In this study, we succeeded in developing a reliable approach for performing linkage and junction-spanning PCR analyses to distinguish normal and carrier embryos in a PGD based on the information provided by a MicroSeq analysis. This approach has been shown to be effective based on the prenatal validation of the initial diagnoses. However, the sensitivity and specificity of this approach should be evaluated in a larger sample size. In addition, this approach may also provide a future means of diagnosing embryos that are carriers of Robertsonian translocations and inversions during PGDs.

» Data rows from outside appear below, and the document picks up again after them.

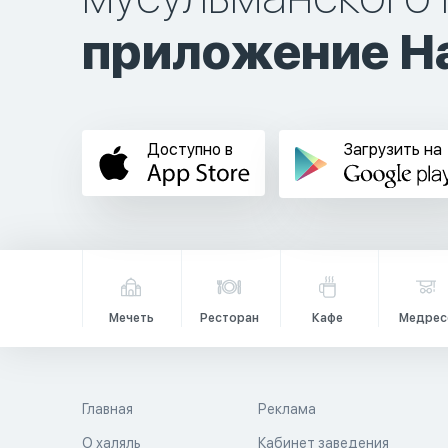
приложение Ha
Доступно в
Загрузить на
Мечеть
Ресторан
Кафе
Медрес
Главная
Реклама
О халяль
Кабинет заведения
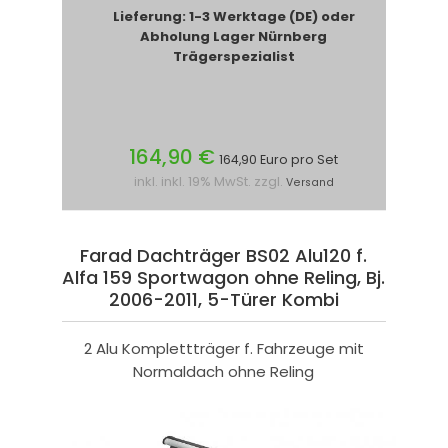
Lieferung: 1-3 Werktage (DE) oder
Abholung Lager Nürnberg
Trägerspezialist
164,90 €
164,90 Euro pro Set
inkl. inkl. 19% MwSt. zzgl.
Versand
Farad Dachträger BS02 Alu120 f.
Alfa 159 Sportwagon ohne Reling, Bj.
2006-2011, 5-Türer Kombi
2 Alu Komplettträger f. Fahrzeuge mit
Normaldach ohne Reling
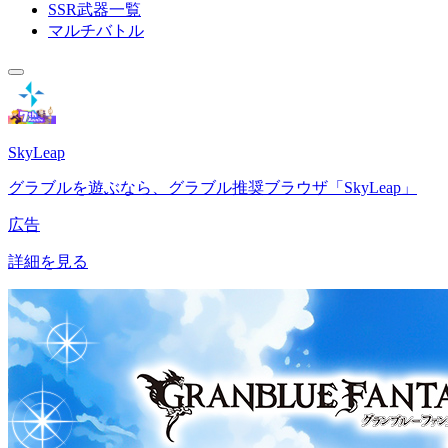
SSR武器一覧
マルチバトル
SkyLeap
グラブルを遊ぶなら、グラブル推奨ブラウザ「SkyLeap」
広告
詳細を見る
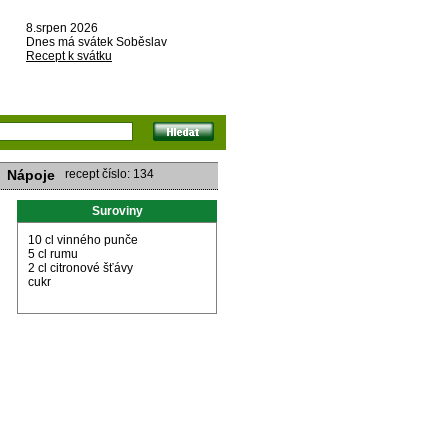
8.srpen 2026
Dnes má svátek Soběslav
Recept k svátku
Nápoje
recept číslo: 134
Suroviny
10 cl vinného punče
5 cl rumu
2 cl citronové šťávy
cukr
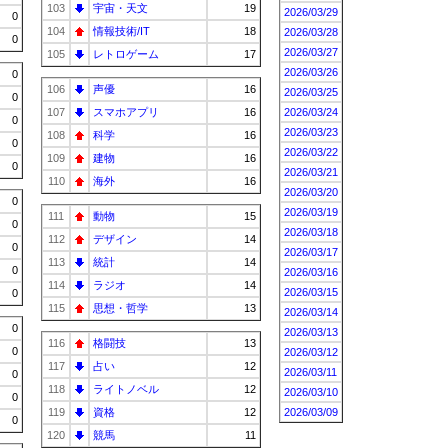
103
宇宙・天文
19
2026/03/29
0
104
情報技術/IT
18
2026/03/28
0
2026/03/27
105
レトロゲーム
17
2026/03/26
0
106
声優
16
2026/03/25
0
107
スマホアプリ
16
2026/03/24
0
2026/03/23
108
科学
16
0
2026/03/22
109
建物
16
0
2026/03/21
110
海外
16
2026/03/20
0
2026/03/19
111
動物
15
0
2026/03/18
112
デザイン
14
0
2026/03/17
113
統計
14
0
2026/03/16
114
ラジオ
14
2026/03/15
0
115
思想・哲学
13
2026/03/14
0
2026/03/13
116
格闘技
13
0
2026/03/12
117
占い
12
2026/03/11
0
118
ライトノベル
12
2026/03/10
0
119
資格
12
2026/03/09
0
120
競馬
11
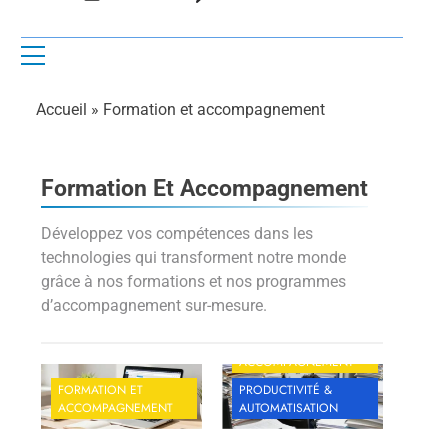
Accueil
»
Formation et accompagnement
Formation Et Accompagnement
Développez vos compétences dans les
technologies qui transforment notre monde
grâce à nos formations et nos programmes
d’accompagnement sur-mesure.
FORMATION ET
ACCOMPAGNEMENT
FORMATION ET
PRODUCTIVITÉ &
ACCOMPAGNEMENT
AUTOMATISATION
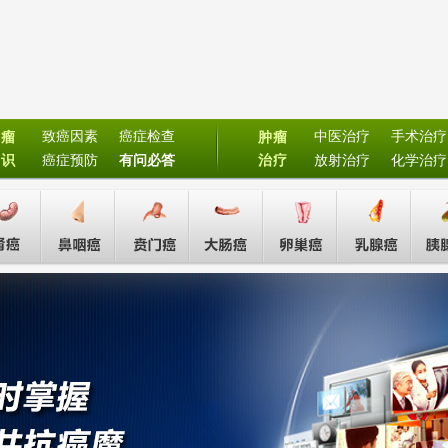
致癌因素
癌症检查
中医治疗
手术治疗
肿瘤
肿瘤
常识
癌症预防
有问必答
治疗
放射治疗
化学治疗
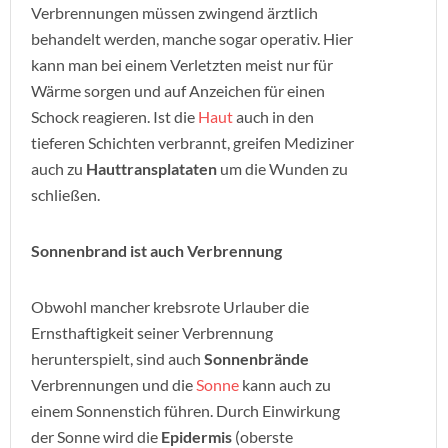
Verbrennungen müssen zwingend ärztlich
behandelt werden, manche sogar operativ. Hier
kann man bei einem Verletzten meist nur für
Wärme sorgen und auf Anzeichen für einen
Schock reagieren. Ist die
Haut
auch in den
tieferen Schichten verbrannt, greifen Mediziner
auch zu
Hauttransplataten
um die Wunden zu
schließen.
Sonnenbrand ist auch Verbrennung
Obwohl mancher krebsrote Urlauber die
Ernsthaftigkeit seiner Verbrennung
herunterspielt, sind auch
Sonnenbrände
Verbrennungen und die
Sonne
kann auch zu
einem Sonnenstich führen. Durch Einwirkung
der Sonne wird die
Epidermis
(oberste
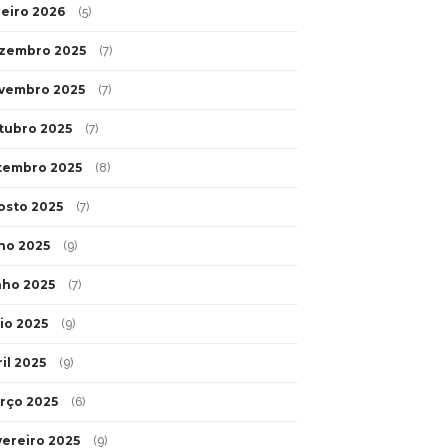
neiro 2026
(5)
zembro 2025
(7)
vembro 2025
(7)
tubro 2025
(7)
tembro 2025
(8)
osto 2025
(7)
lho 2025
(9)
nho 2025
(7)
io 2025
(9)
il 2025
(9)
rço 2025
(6)
vereiro 2025
(9)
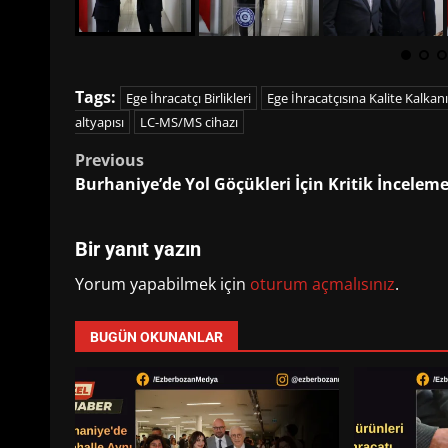
Tags:
Ege İhracatçı Birlikleri
Ege İhracatçısına Kalite Kalkanı
altyapısı
LC-MS/MS cihazı
Post
Previous
Burhaniye’de Yol Göçükleri İçin Kritik İncelem
navigation
Bir yanıt yazın
Yorum yapabilmek için
oturum açmalısınız
.
BUGÜN OKUNANLAR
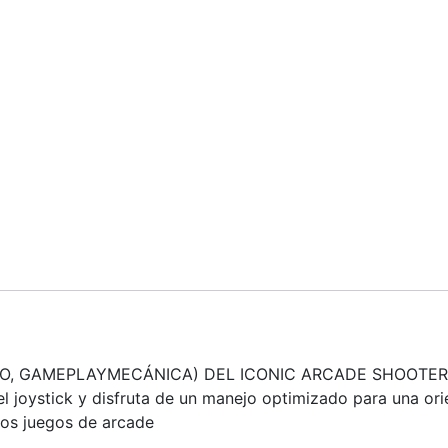
DO, GAMEPLAYMECÁNICA) DEL ICONIC ARCADE SHOOTER
l joystick y disfruta de un manejo optimizado para una or
 los juegos de arcade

The following are the supplementary data related to this article.

Table S1

Summary of breakpoint ajacent informative SNPs and PGD results of the eight patients and their embryos.

Table S2

Summary of the PGD results for all embryos of the eight patients.

Table S3

Summary of breakpoint ajacent informative SNPs linkage analysis in 44 embryos.

Funding Sources

This study was supported by the National Natural Science Foundation of China81372627 (L.H.) and 81222007 (G.L.), National Basic Research Program of China2012CB944901 (G.X.L.) and 2016YFC1000206 (G.L.), Natural Science Foundation of Hunan Province13JJ3038, (L.H.) and the Program for New Century Excellent Talents in University (G.L.). Development of MicroSeq technique was supported by funding of Guangxiu-Gaoxin Life Science Co., Ltd. These funding sources had no role in the study design; in the collection, analysis and interpretation of data; in the writing of the manuscript; and in the decision to submit the paper for publication.

Conflict of Interest Statement

None.

Author Contributions

L.H. and G.L. conceived and designed the study; L.H., D.H.C., X.H.W., and W.B.H. performed chromosome microdissection, breakpoint analysis and carrier embryo diagnosis; F.G. and K.L.L. recruited the patients, retrieved oocytes and transferred embryo; Y.Q.T. and P.Y.X. performed comprehensive chromosome screening; C.F.L. performed blastocyst biopsy; T.F. and K.Y. performed next generation sequencing and sequencing data analysis; G.X.L. and G.L. provided overall supervision; and L.H., D.H.C. and G.L. drafted the manuscript, with input from all of the authors.